(Exercise aim):
Output, exactly as written, the lines below starting at the line containing "Вярно ли българските електроцентрали" and ending at the line containing "عاماً في التصدير، نحن نعرفك جيداً.". Drop the pictures and keep both end lines.

(Information shown):
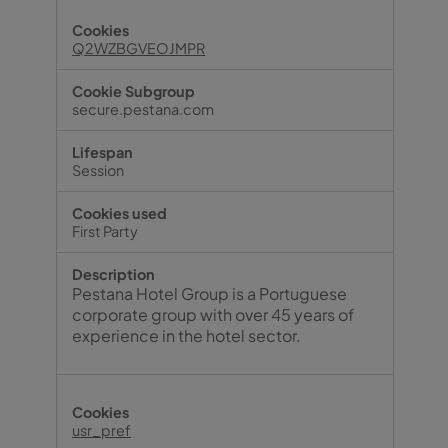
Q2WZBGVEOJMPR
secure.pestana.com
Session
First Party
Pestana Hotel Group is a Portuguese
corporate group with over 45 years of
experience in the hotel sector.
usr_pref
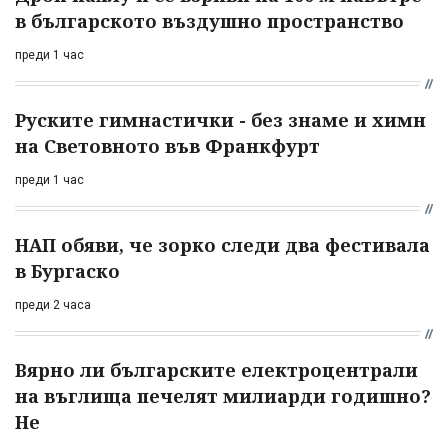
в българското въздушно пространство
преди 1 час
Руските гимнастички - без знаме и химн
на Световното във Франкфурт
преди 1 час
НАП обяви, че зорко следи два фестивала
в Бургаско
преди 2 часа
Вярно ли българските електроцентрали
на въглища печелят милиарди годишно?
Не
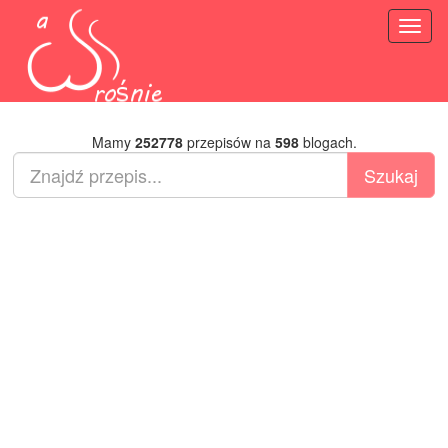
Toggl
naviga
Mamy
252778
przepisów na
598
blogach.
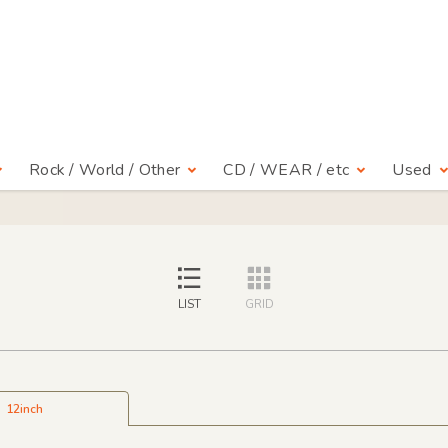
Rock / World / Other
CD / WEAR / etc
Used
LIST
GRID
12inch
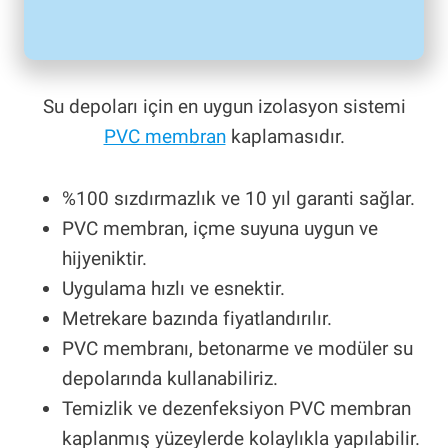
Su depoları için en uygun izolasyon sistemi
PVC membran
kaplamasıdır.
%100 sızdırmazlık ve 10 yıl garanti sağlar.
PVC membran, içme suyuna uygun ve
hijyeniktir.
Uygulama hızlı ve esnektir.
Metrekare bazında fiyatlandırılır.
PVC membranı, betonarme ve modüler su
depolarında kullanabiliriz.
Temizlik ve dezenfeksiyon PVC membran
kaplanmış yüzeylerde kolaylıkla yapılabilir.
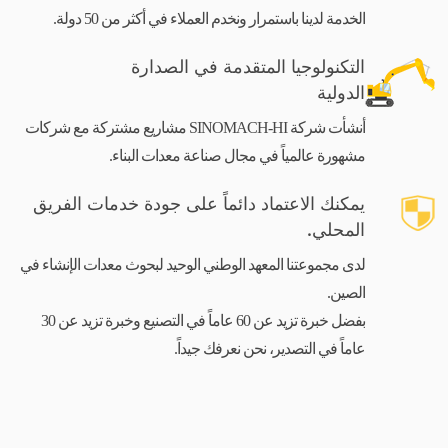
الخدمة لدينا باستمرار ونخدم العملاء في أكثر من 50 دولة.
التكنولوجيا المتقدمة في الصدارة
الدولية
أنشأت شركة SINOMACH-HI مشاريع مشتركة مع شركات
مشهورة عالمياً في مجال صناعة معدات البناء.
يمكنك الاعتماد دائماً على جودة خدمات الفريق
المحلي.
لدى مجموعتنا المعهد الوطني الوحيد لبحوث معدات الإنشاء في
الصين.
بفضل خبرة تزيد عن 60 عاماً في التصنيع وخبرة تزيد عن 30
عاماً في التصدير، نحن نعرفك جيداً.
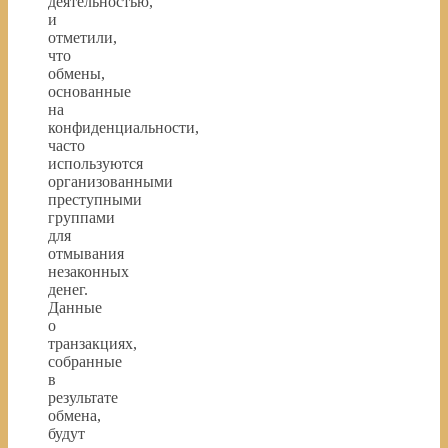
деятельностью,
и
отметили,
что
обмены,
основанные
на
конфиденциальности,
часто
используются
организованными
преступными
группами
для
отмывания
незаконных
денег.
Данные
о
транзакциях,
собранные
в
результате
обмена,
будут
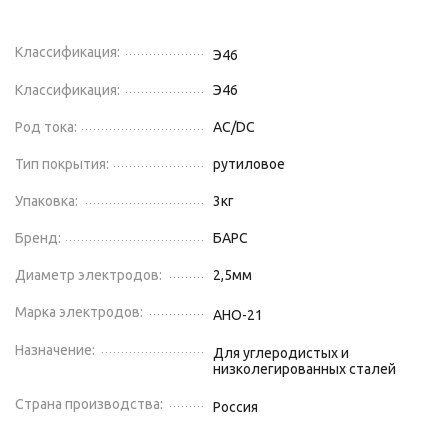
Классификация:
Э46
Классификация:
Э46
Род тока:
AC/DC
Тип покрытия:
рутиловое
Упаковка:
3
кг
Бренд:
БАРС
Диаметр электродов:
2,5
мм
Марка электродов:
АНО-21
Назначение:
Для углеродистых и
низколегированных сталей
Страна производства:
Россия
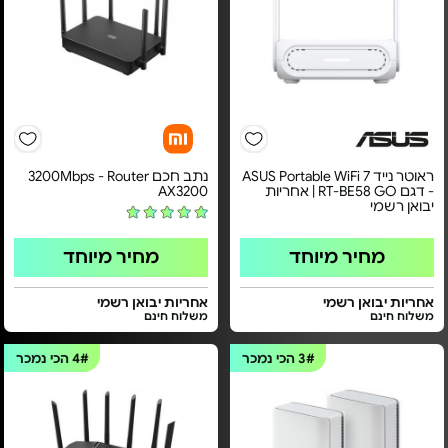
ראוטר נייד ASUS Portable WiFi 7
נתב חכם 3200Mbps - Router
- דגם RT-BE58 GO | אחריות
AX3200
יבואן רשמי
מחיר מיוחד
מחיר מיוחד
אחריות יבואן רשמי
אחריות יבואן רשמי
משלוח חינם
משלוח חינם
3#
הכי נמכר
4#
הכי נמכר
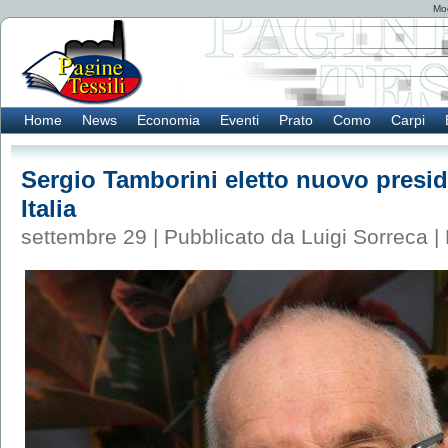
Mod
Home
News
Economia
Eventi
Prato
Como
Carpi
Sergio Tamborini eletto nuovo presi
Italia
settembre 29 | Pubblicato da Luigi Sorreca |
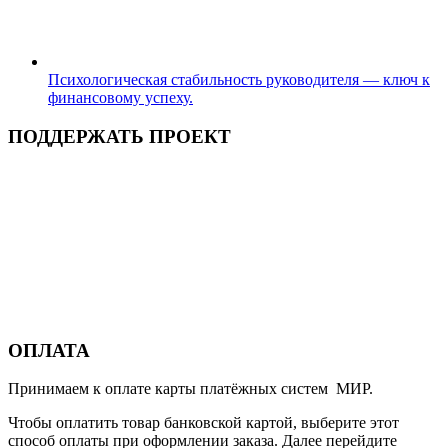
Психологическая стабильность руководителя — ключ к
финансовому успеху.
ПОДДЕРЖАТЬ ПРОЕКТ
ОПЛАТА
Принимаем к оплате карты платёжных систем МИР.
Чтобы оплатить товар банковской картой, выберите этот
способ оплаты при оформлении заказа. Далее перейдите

(Answer to the problem):
Вярно ли българските електроцентрали
на въглища печелят милиарди годишно?
Не
Toggl
naviga
Mamy
252778
przepisów na
598
blogach.
Rock / World / Other
CD / WEAR / etc
Used
LIST
GRID
12inch
Su depoları için en uygun izolasyon sistemi
PVC membran
kaplamasıdır.
%100 sızdırmazlık ve 10 yıl garanti sağlar.
PVC membran, içme suyuna uygun ve
hijyeniktir.
Uygulama hızlı ve esnektir.
Metrekare bazında fiyatlandırılır.
PVC membranı, betonarme ve modüler su
depolarında kullanabiliriz.
Temizlik ve dezenfeksiyon PVC membran
kaplanmış yüzeylerde kolaylıkla yapılabilir.
الخدمة لدينا باستمرار ونخدم العملاء في أكثر من 50 دولة.
التكنولوجيا المتقدمة في الصدارة
الدولية
أنشأت شركة SINOMACH-HI مشاريع مشتركة مع شركات
مشهورة عالمياً في مجال صناعة معدات البناء.
يمكنك الاعتماد دائماً على جودة خدمات الفريق
المحلي.
لدى مجموعتنا المعهد الوطني الوحيد لبحوث معدات الإنشاء في
الصين.
بفضل خبرة تزيد عن 60 عاماً في التصنيع وخبرة تزيد عن 30
عاماً في التصدير، نحن نعرفك جيداً.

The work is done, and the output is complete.